The Evangelist John is shown in a fully frontal pose. He holds a book or tablet of some kind, with his hand over it and his heart. This could be a reference to his position as the scribe of one of the Gospels. He has blond hair and blue eyes, and his robes are in shades of rich blue and red. The robes flow around him, forming interlaced, almost geometric shapes, echoing those around the border. There is a border surrounding the portrait. In this case, John's halo, a marker of his holy status, breaks the frame created by the border.
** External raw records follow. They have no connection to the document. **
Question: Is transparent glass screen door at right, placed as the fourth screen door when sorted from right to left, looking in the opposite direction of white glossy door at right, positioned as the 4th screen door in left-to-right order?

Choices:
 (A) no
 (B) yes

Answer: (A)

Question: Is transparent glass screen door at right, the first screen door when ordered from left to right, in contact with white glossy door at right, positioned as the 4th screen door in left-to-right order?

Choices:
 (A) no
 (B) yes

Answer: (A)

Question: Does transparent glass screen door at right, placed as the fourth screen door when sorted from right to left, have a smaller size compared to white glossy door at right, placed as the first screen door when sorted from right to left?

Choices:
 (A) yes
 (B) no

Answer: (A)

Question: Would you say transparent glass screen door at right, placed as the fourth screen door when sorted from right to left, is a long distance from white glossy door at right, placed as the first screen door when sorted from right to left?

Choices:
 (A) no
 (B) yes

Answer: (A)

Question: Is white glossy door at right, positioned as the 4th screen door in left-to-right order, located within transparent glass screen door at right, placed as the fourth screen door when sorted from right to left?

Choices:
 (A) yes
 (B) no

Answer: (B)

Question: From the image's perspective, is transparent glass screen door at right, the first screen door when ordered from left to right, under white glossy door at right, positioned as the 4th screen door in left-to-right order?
The border is relatively sparse above and below the Evangelist, however on the left and the right elaborate designs have been created within the border.

Interlaced line-work fills squares in all four corners, two panels on the left and the right feature interlocking animal shapes, elongated and interlaced to the point of being nearly unrecognizable. Both of these patterns call to mind the style of metalwork also popular in this period. The colors are faded, but the richness of this image is evident by the use of gold and the immense attention to detail, making this one of the leading examples of illuminated manuscript art from this period.
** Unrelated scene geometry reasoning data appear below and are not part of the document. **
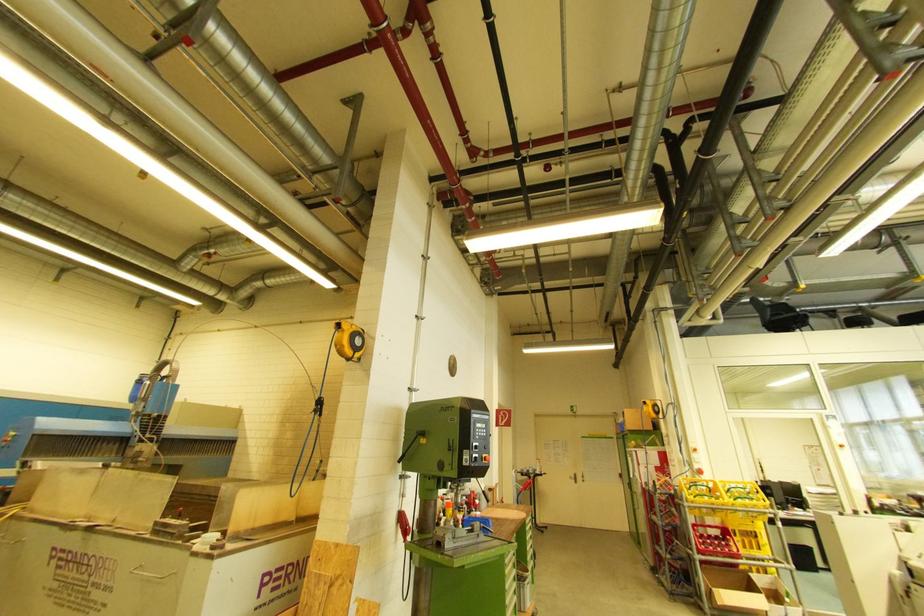 This screenshot has height=616, width=924. Describe the element at coordinates (404, 525) in the screenshot. I see `the vise handle` at that location. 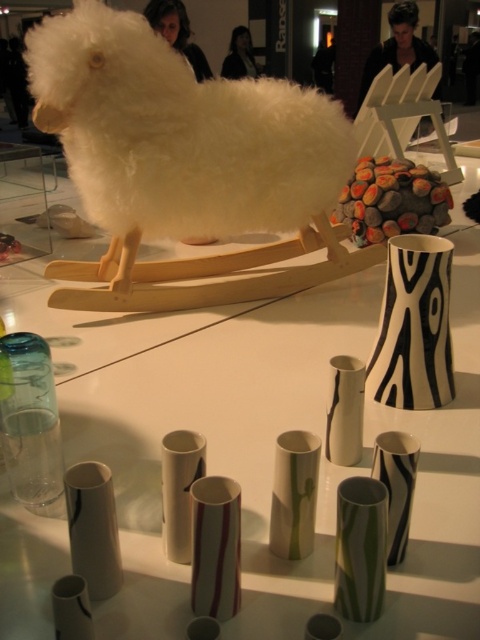 Does white fluffy sheep at center have a larger size compared to black and white striped vase at center right?

Indeed, white fluffy sheep at center has a larger size compared to black and white striped vase at center right.

Can you confirm if white fluffy sheep at center is positioned above black and white striped vase at center right?

Indeed, white fluffy sheep at center is positioned over black and white striped vase at center right.

Is point (207, 152) farther from camera compared to point (393, 371)?

Yes.

The image size is (480, 640). I want to click on white fluffy sheep at center, so click(x=179, y=148).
==Binding and conservation==
Prior to 1977, the Book of Mulling had a binding that had been done by the British Museum in the late 19th century in a style similar to that of Codex Usserianus Primus, with its (now) individual vellum folios glued onto paper panels sewn into a leather binding. The book was rebound in 1977 by conservator Anthony Cains in a traditional style similar to the Book of Kells' current binding, sewn on vegetable-fibre double cords laced into quarter-sawn oak boards and covered with white alum-tawed skin in a quarter style. When the book was examined by conservators in 2016 as it was prepared for imaging, Cains' 1977 binding was found to be in good condition and required little remedial work.
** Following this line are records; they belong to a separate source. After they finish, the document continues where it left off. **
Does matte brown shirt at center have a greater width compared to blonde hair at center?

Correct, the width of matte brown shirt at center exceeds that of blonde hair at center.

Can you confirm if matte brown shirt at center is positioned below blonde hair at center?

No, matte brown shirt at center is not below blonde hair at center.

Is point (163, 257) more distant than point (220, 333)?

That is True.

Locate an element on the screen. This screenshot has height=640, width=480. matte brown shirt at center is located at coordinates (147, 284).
==Early Irish Manuscript Project==
The Early Irish Manuscripts Project is an initiative by the Library of Trinity College Dublin to conserve, research, and digitize the most important early medieval insular Gospel manuscripts in their collection, including the Book of Mulling, Book of Dimma, Garland of Howth, and Codex Usserianus Primus. This project has encouraged new research on these manuscripts, as well as greater access to them, as they are available online. The goal of the Early Irish Manuscript Project is to encourage and facilitate new research on the manuscripts in the collection of Trinity College Dublin. Non-destructive pigment analysis was used in the research.

==Bibliography==
- Doyle, Peter. "The Text of Saint Luke's Gospel in the Book of Mulling." Proceedings of the Royal Irish Academy 73 C 6, 1973
- Henry, Franciose. Irish Art in the Early Christian Period. London: Methuen & Co., 1940
- Henry, Francoise and Genevieve Marsh-Micheli, Studies in Early Christian and Medieval Irish Art, Vol. II. Manuscript Illumination. London: The Pindar Press, 1984
- Lawlor, Hugh Jackson. Chapters on the Book of Mulling. Edinburgh, 1897. Available from Internet Archive
- Nees, Lawrence. "The Colophon Drawing in the Book of Mulling. A Supposed Irish Monastery Plan and the Tradition of Terminal Illustration in Early Medieval Manuscripts." Cambridge Medieval Celtic Studies 5 (1983)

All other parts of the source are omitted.